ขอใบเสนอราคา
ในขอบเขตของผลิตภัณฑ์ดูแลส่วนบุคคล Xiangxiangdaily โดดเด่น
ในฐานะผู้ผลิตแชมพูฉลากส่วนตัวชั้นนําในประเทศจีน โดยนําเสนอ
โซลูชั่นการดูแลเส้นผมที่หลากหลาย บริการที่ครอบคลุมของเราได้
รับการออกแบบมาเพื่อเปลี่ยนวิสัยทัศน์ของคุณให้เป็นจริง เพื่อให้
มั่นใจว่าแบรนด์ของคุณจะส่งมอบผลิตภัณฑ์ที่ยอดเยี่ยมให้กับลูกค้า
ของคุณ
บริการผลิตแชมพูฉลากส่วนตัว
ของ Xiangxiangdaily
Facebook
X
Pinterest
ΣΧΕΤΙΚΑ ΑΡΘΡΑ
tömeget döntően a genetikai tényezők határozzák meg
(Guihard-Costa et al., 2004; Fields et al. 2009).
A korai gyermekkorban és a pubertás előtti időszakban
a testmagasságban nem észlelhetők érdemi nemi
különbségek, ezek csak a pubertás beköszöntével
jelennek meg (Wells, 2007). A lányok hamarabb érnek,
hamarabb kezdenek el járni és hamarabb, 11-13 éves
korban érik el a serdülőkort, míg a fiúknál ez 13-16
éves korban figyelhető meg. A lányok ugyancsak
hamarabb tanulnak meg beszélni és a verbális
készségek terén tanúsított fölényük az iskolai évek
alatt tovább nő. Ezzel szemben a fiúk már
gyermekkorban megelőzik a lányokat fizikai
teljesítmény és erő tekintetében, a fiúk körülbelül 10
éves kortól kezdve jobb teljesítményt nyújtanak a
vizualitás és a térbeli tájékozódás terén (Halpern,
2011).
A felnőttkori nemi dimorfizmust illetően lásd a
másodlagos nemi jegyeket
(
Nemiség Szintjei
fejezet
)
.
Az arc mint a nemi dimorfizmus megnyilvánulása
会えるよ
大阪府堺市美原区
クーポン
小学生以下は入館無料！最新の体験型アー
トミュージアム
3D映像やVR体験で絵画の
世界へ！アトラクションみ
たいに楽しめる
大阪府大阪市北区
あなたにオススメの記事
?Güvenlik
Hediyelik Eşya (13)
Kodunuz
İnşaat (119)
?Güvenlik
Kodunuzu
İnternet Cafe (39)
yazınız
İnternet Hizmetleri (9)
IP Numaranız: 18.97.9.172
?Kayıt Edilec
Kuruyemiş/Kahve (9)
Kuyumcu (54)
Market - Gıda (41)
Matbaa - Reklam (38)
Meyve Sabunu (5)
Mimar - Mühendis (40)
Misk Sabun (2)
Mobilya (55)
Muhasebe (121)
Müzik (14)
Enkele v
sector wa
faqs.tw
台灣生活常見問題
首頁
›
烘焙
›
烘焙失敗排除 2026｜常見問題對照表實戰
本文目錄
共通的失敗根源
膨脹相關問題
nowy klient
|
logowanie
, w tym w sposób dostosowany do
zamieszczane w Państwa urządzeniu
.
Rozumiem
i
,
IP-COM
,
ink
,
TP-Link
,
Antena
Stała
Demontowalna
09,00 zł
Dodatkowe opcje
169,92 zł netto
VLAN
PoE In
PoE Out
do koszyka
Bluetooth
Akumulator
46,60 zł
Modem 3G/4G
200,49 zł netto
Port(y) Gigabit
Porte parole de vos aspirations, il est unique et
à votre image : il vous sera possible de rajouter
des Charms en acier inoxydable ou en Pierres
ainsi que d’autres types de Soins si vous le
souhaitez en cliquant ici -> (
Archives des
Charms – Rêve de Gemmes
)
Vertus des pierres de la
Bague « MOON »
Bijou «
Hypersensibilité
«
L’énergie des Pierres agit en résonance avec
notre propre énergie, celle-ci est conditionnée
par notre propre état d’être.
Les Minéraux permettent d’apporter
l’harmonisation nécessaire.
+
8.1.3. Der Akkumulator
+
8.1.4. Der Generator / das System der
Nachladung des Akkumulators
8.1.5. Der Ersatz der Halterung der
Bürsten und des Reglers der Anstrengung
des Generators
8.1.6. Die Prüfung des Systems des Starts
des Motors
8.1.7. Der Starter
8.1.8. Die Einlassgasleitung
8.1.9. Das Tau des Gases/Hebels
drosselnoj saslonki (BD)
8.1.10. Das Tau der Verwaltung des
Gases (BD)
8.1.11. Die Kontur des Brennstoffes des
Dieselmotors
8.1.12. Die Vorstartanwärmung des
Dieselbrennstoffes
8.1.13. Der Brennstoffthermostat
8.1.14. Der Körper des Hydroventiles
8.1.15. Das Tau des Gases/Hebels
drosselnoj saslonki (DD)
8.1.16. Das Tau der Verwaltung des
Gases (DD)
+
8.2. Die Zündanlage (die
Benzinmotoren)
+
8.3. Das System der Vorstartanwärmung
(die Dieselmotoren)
────────────────────
## PROBLEM DESCRIPTION
Beginning at the line that holds "Vertus des pierres de la", reproduce each line of the records above down to and including the last one.

## RESULT FOR THIS TASK
Vertus des pierres de la
Bague « MOON »
Bijou «
Hypersensibilité
«
L’énergie des Pierres agit en résonance avec
notre propre énergie, celle-ci est conditionnée
par notre propre état d’être.
Les Minéraux permettent d’apporter
l’harmonisation nécessaire.
+
8.1.3. Der Akkumulator
+
8.1.4. Der Generator / das System der
Nachladung des Akkumulators
8.1.5. Der Ersatz der Halterung der
Bürsten und des Reglers der Anstrengung
des Generators
8.1.6. Die Prüfung des Systems des Starts
des Motors
8.1.7. Der Starter
8.1.8. Die Einlassgasleitung
8.1.9. Das Tau des Gases/Hebels
drosselnoj saslonki (BD)
8.1.10. Das Tau der Verwaltung des
Gases (BD)
8.1.11. Die Kontur des Brennstoffes des
Dieselmotors
8.1.12. Die Vorstartanwärmung des
Dieselbrennstoffes
8.1.13. Der Brennstoffthermostat
8.1.14. Der Körper des Hydroventiles
8.1.15. Das Tau des Gases/Hebels
drosselnoj saslonki (DD)
8.1.16. Das Tau der Verwaltung des
Gases (DD)
+
8.2. Die Zündanlage (die
Benzinmotoren)
+
8.3. Das System der Vorstartanwärmung
(die Dieselmotoren)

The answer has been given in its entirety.